Qu'est-ce que le calcul intensif ?

Il s'agit tout d'abord de la simulation numérique, qui est le troisième pilier de la science aux côtés de la théorie et de l'expérimentation. La simulation numérique permet de résoudre virtuellement des problèmes qui ne peuvent l'être autrement. La climatologie, par exemple, ne peut s'étudier en laboratoire. Pour les industriels, la simulation numérique permet un gain de temps par l'amélioration de leurs procédés de production.

La simulation numérique nécessite des superordinateurs.

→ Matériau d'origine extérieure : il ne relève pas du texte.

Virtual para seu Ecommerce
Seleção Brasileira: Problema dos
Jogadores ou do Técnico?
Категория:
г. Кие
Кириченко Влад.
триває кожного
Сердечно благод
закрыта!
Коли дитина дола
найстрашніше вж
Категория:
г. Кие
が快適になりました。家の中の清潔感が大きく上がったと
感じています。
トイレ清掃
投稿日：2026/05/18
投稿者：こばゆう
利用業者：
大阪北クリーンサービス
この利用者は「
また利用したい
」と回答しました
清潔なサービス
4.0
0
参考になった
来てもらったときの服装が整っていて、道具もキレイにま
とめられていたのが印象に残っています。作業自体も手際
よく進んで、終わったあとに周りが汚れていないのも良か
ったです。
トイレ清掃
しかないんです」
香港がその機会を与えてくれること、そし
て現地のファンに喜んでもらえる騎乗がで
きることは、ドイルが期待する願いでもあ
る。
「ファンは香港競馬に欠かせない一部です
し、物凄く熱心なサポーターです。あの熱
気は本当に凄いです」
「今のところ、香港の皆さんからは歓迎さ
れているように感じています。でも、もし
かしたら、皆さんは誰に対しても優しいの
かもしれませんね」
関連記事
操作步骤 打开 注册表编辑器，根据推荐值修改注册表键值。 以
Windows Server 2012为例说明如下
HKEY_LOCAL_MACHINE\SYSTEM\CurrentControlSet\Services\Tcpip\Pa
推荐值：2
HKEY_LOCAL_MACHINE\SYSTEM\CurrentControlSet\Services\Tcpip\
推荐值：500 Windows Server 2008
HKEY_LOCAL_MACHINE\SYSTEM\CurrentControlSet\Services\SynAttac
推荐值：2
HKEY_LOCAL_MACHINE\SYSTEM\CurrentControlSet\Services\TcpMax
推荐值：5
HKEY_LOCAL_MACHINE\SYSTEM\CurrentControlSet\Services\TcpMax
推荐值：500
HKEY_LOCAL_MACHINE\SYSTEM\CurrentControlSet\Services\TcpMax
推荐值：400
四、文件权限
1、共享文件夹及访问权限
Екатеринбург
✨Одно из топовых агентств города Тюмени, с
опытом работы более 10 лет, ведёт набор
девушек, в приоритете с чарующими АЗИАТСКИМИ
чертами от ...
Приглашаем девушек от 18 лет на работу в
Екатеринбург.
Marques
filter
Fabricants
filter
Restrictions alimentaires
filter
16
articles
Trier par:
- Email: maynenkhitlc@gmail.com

Celui du CEA à Bruyères le Chatel, le plus puissant en France, septième dans le monde et troisième au niveau européen, a une puissance de 2 Petaflops (PFlops) c'est-à-dire qu'il réalise 2 x 1015 opérations par seconde. 1 Pflop équivaut à 100.000 ordinateurs de bureau coopérant efficacement.

Pourquoi faut-il une véritable politique publique dans ce domaine ?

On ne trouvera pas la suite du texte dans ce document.